[EM] Challenge - give an example where FBC is violated for Condorcet methods
Peter Zbornik
pzbornik at gmail.com
Mon Jun 6 12:08:49 PDT 2011
Kevin,
Just a minor correction: Symmetrical completion gives the winner A not
C as stated below, but that is irrelevant to the argument that
Generalized symmetrical completion gives different results to
symmetrical completion and the same results as standard treatment of
truncated ballots with winning votes.
Best regards
Peter Zborník
On Mon, Jun 6, 2011 at 9:02 PM, Peter Zbornik <pzbornik at gmail.com> wrote:
> Kevin,
>
> I am pretty sure you did not give an example, where generalized
> symmetrical completion as defined (in the challenge) make the problem
> worse.
> You gave me an example where symmetrical completiion makes things
> worse when it comes to FBC, but symetric completion and generalized
> symmetric completion give different results.
>
> With generalized symmetrical completion plurality holds trivially, as
> margins and winning votes with give exactly the same results with
> equalities resolved as 0.5 vs 0.5.
>
> If you mean the example:
> 35:A>B
> 25:B
> 40:C
> then standard Schulze Winning Votes gives B as the winner.
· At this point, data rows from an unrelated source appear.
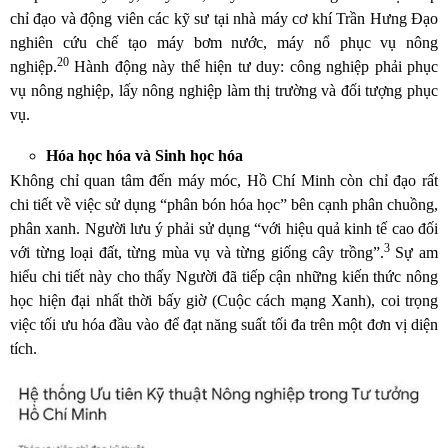
chỉ đạo và động viên các kỹ sư tại nhà máy cơ khí Trần Hưng Đạo
nghiên cứu chế tạo máy bơm nước, máy nổ phục vụ nông
20
nghiệp.
Hành động này thể hiện tư duy: công nghiệp phải phục
vụ nông nghiệp, lấy nông nghiệp làm thị trường và đối tượng phục
vụ.
Hóa học hóa và Sinh học hóa
Không chỉ quan tâm đến máy móc, Hồ Chí Minh còn chỉ đạo rất
chi tiết về việc sử dụng “phân bón hóa học” bên cạnh phân chuồng,
phân xanh. Người lưu ý phải sử dụng “với hiệu quả kinh tế cao đối
3
với từng loại đất, từng mùa vụ và từng giống cây trồng”.
Sự am
hiểu chi tiết này cho thấy Người đã tiếp cận những kiến thức nông
học hiện đại nhất thời bấy giờ (Cuộc cách mạng Xanh), coi trọng
việc tối ưu hóa đầu vào để đạt năng suất tối đa trên một đơn vị diện
tích.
> Generalized symmetrical completion gives also B as the winner.
> Symmetrical completion gives the winner C.
>
> Generalized symmetrical completion completes the election to
> 35:A>B>X>C
> 25:B>X>A=C
> 40:C>X>A=B
>
> The stanard treatment of truncated ballots is the following:
> (i) equal ranking of canditates explicitly not ranked,
> (ii) lower ranking of candidates explicitly not ranked than candidates
> explicitly ranked.
> (iii) ties resolved 0:0, i.e. winning votes
>
> Symmetric completion:
> (i) equalities between candidates on the ballot (A=B) are resolved as
> 0.5 votes for each candidate in the pairwise comparison - i.e. margins
> (ii) candidates not explicitly ranked on the ballot are ranked equally
> below the null candidate.
>
> Generalized symmetrical completion is defined as follows:
> (i) equalities between candidates on the ballot (A=B) are resolved as
> 0.5 votes for each candidate in the pairwise comparison.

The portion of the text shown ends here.